_Task to carry out_
Print only the lines that begin at the line containing "ield V\setting" and end at the last line of the material, both included, without any change.

_Data below_
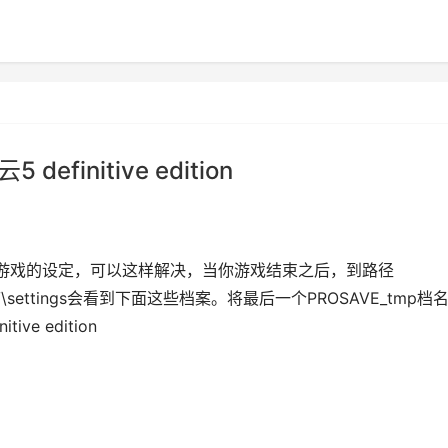
initive edition
游戏的设定，可以这样解决，当你游戏结束之后，到路径
ield V\settings会看到下面这些档案。将最后一个PROSAVE_tmp档
e edition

_Solution for this exercise_
ield V\settings会看到下面这些档案。将最后一个PROSAVE_tmp档
e edition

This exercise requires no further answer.